District in Uttar Pradesh, India

Ayodhya district (formerly Faizabad district) is one of the 75 districts in the northern Indian state of Uttar Pradesh. The city of Ayodhya is its administrative headquarters. The district occupies an area of 2,522 km2, and had a population of 2,470,996 in the 2011 census. Ayodhya district shares its borders with 6 districts of Uttar Pradesh. It is bordered by Gonda and Basti districts on the northern side, Amethi and Sultanpur districts on the south, and Ambedkar Nagar and Barabanki districts share the border on the east and west.

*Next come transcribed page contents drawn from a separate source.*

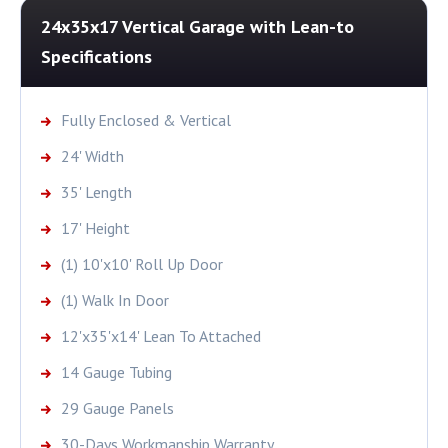
24x35x17 Vertical Garage with Lean-to
Specifications
Fully Enclosed & Vertical
24' Width
35' Length
17' Height
(1) 10'x10' Roll Up Door
(1) Walk In Door
12'x35'x14' Lean To Attached
14 Gauge Tubing
29 Gauge Panels
30-Days Workmanship Warranty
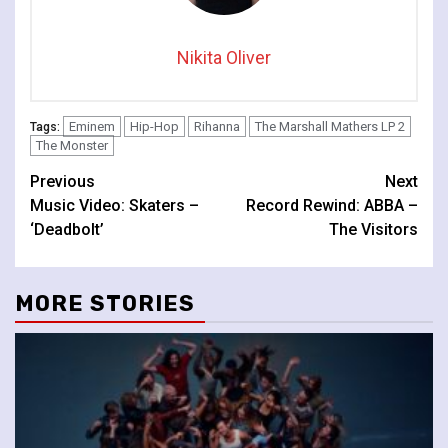
Nikita Oliver
Eminem
Hip-Hop
Rihanna
The Marshall Mathers LP 2
Tags:
The Monster
Continue
Previous
Next
Music Video: Skaters –
Record Rewind: ABBA –
Reading
‘Deadbolt’
The Visitors
MORE STORIES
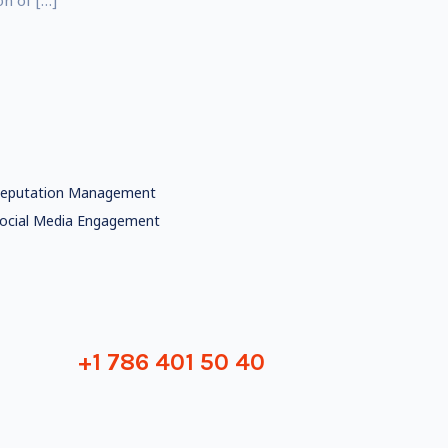
on of […]
eputation Management
ocial Media Engagement
+1 786 401 50 40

The official name of the district was changed from Faizabad to Ayodhya in November 2018.

==Demographics==

According to the 2011 Indian census, the district had a population of 2,470,996, of which males were 1,259,628 and females were 1,211,368. The population in the age group of 0–6 years was 360,082. This gave it a ranking of 178th in India (out of a total of 640). The district had a population density of 1054 PD/sqkm. Its population growth rate over the decade 2001-2011 was 18.16%. The district had a sex ratio of 961 females for every 1000 males. The total number of literates in the district was 1,450,901, which constitutes 58.7% of the population. The effective literacy rate of those aged 7+ was 70.63%. 13.77% of the population lives in urban areas. Scheduled Castes made up 22.46% of the population.

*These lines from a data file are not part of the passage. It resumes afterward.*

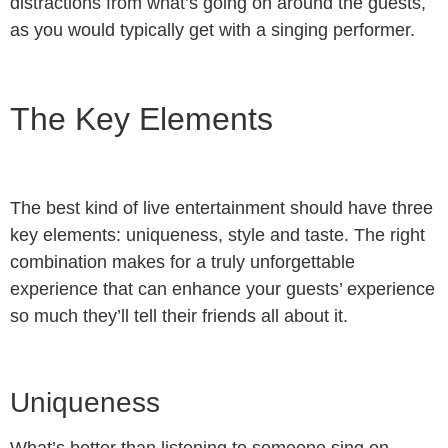
distractions from what’s going on around the guests,
as you would typically get with a singing performer.
The Key Elements
The best kind of live entertainment should have three
key elements: uniqueness, style and taste. The right
combination makes for a truly unforgettable
experience that can enhance your guests’ experience
so much they’ll tell their friends all about it.
Uniqueness
What’s better than listening to someone sing on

At the 2011 Census of India, 83.00% of the population in the district identified their first language as Hindi, 13.50% as Awadhi and 3.14% as Urdu.

==Politics==
Ayodhya district has one Lok Sabha constituency and five Vidhan Sabha constituencies. Awadhesh Prasad of the Samajwadi Party is the sitting MP of Faizabad Lok Sabha constituency. Four of the five legislative assembly seats are held by the BJP and one by the Samajwadi Party. Ved Prakash Gupta (BJP) is the MLA for Ayodhya, Ram Chandra Yadav (BJP) for Rudauli, Chandrabhanu Paswan (BJP) for Milkipur, Amit Singh Chauhan (BJP) for Bikapur and Abhay Singh (Samajwadi Party) for Goshainganj.

== Police stations==
There are 19 Police stations in Ayodhya district.

- Kotwali, Ayodhya
- Inayat Nagar
- Ayodhya Cantt.
- Kumarganj
- Kotwali Nagar
- Khandasa
- Gosainganj
- Tarun
- Patranga
- Pura Kalandar
- Kotwali, Bikapur
- Mawai
- Maharajganj
- Mahila Thana
- Rudauli
- Ram Janmabhoomi
- Raunahi
- Haiderganj
- Baba Bazaar (newly created 2022).

==Transport==
===By Rail===
The major railway stations in the district are
- Ayodhya Junction
- Ayodhya Cantt
- Rudauli railway station
- Goshainganj railway station

===By Air===
Ayodhya International Airport is the international airport in Ayodhya district.

==Education==
- Avadh University, later renamed the Dr. Ram Manohar Lohia Avadh University, was established in Faizabad, Ayodhya district in 1975.
- Acharya Narendra Deva University of Agriculture and Technology is a university situated in Kumarganj.
- K.S. Saket P.G. College is a degree college situated in Ayodhya city.